_Exercise brief_
All of the lines below are to be transcribed faithfully, with pictures excluded from the copy.

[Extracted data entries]
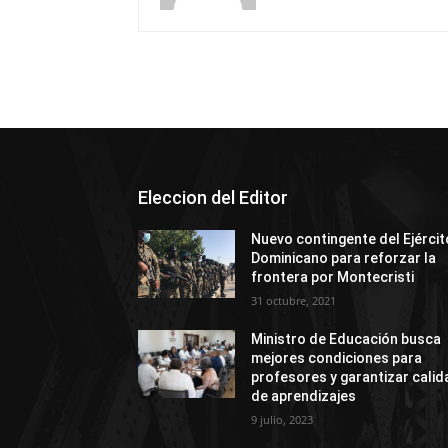
Eleccion del Editor
Nuevo contingente del Ejércit
Dominicano para reforzar la
frontera por Montecristi
31 octubre, 2021
Ministro de Educación busca
mejores condiciones para
profesores y garantizar calid
de aprendizajes
9 julio, 2023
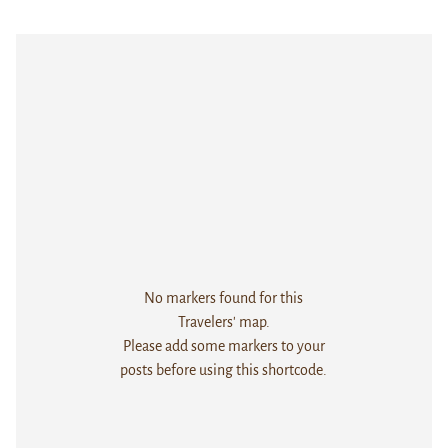
No markers found for this
Travelers' map.
Please add some markers to your
posts before using this shortcode.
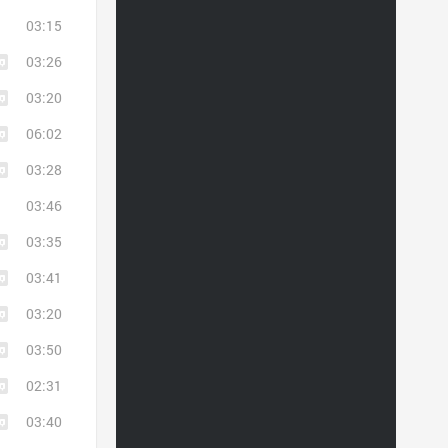
03:15
03:26
03:20
06:02
03:28
03:46
03:35
03:41
03:20
03:50
02:31
03:40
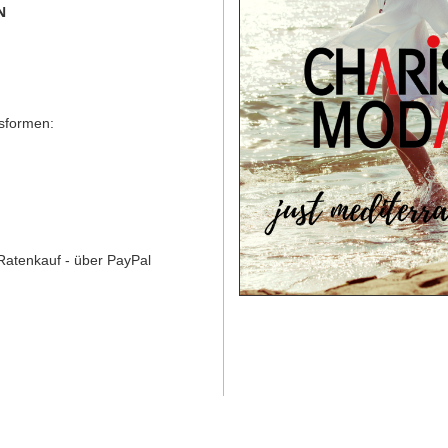
N
gsformen:
Ratenkauf - über PayPal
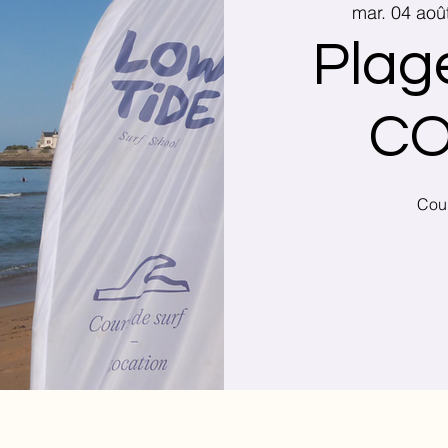
mar. 04 aoû
Plag
CO
Cour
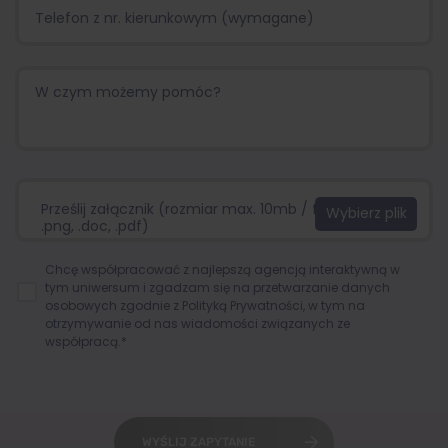
Prześlij załącznik (rozmiar max. 10mb / format:.jpg,
.png, .doc, .pdf)
Chcę współpracować z najlepszą agencją interaktywną w
tym uniwersum i zgadzam się na przetwarzanie danych
osobowych zgodnie z
Polityką Prywatności
, w tym na
otrzymywanie od nas wiadomości związanych ze
współpracą.*
WYŚLIJ ZAPYTANIE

_Result below_
Eleccion del Editor
Nuevo contingente del Ejércit
Dominicano para reforzar la
frontera por Montecristi
31 octubre, 2021
Ministro de Educación busca
mejores condiciones para
profesores y garantizar calid
de aprendizajes
9 julio, 2023
No markers found for this
Travelers' map.
Please add some markers to your
posts before using this shortcode.
03:15
03:26
03:20
06:02
03:28
03:46
03:35
03:41
03:20
03:50
02:31
03:40
N
gsformen:
Ratenkauf - über PayPal
mar. 04 aoû
Plag
CO
Cour
Prześlij załącznik (rozmiar max. 10mb / format:.jpg,
.png, .doc, .pdf)
Chcę współpracować z najlepszą agencją interaktywną w
tym uniwersum i zgadzam się na przetwarzanie danych
osobowych zgodnie z
Polityką Prywatności
, w tym na
otrzymywanie od nas wiadomości związanych ze
współpracą.*
WYŚLIJ ZAPYTANIE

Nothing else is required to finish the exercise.